Similarly, medical complications could occur, but these are not covered by the clinic or hospital. You must therefore find out what the healthcare provider would consider a complication, and if this potential complication would be covered by the patient’s insurance. It is invaluable to know every potential problem that could arise so it is more easily dealt with should it actually materialise. It is also crucial to find out about cancellation procedures, and have every detail down in writing before proceeding with any course of treatment. If you are fully prepared then any potential legal complications should be resolved, if at length, in your favour. Generally speaking, if things do go wrong with the dental treatment, a UK based dentist should be able to resolve the problem relatively easily.

There are also numerous ethical problems relating to treatment abroad: in some countries, such as India and China, there are documented cases of the illegal purchasing of tissues and organs to be used in transplantation procedures.
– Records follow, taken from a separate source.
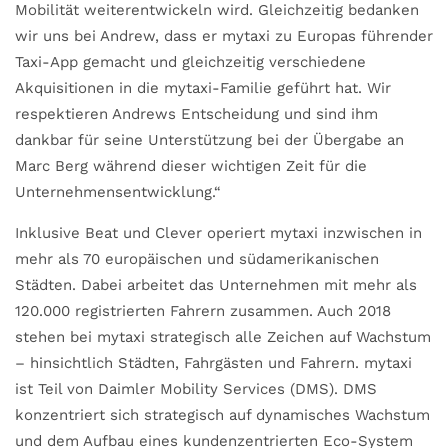
Mobilität weiterentwickeln wird. Gleichzeitig bedanken
wir uns bei Andrew, dass er mytaxi zu Europas führender
Taxi-App gemacht und gleichzeitig verschiedene
Akquisitionen in die mytaxi-Familie geführt hat. Wir
respektieren Andrews Entscheidung und sind ihm
dankbar für seine Unterstützung bei der Übergabe an
Marc Berg während dieser wichtigen Zeit für die
Unternehmensentwicklung.“
Inklusive Beat und Clever operiert mytaxi inzwischen in
mehr als 70 europäischen und südamerikanischen
Städten. Dabei arbeitet das Unternehmen mit mehr als
120.000 registrierten Fahrern zusammen. Auch 2018
stehen bei mytaxi strategisch alle Zeichen auf Wachstum
– hinsichtlich Städten, Fahrgästen und Fahrern. mytaxi
ist Teil von Daimler Mobility Services (DMS). DMS
konzentriert sich strategisch auf dynamisches Wachstum
und dem Aufbau eines kundenzentrierten Eco-System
Similarly, the possibility that a foreign patient of sufficient wealth will be able to skip waiting lists often comes at the cost of the service of local patients. Furthermore experimental treatments that have not been fully tested or ratified by a qualified standards board can carry great risks. If you choose to opt for any such treatment you can be unknowingly submitting yourself to unethical practice.

Although a portion of patients go for treatment abroad with the intention of avoiding MRSA, they can also put themselves at risk of contracting diseases endemic to the country the intended treatment will take place. It is important for you to consider that both local and foreign treatments can carry risks of infection, and also to know the kind of diseases you will face in the country of choice. This guide will outline the infectious diseases local to every country which offers treatment abroad, providing you with enough information to make an educated decision on the course of action. However, MRSA is more common to hospital based surgery and less to dentistry.

One of the advantages of a local treatment is the quality of post-operative care, and the lack of immediate long-distance travel. This care cannot always be guaranteed in dentistry abroad. Often patients will take additional time out to relax on holiday in the country for a period after the treatment, and this is often made feasible by the lower costs of treatment compared to those in the UK. Conversely a prolonged stay in some countries may expose the weakened patient to the local diseases and cause severe difficulties. It is advisable to voice any such concerns to the health provider before arriving at a decision, as a reliable contact will be able to provide the most appropriate advice for any particular situation.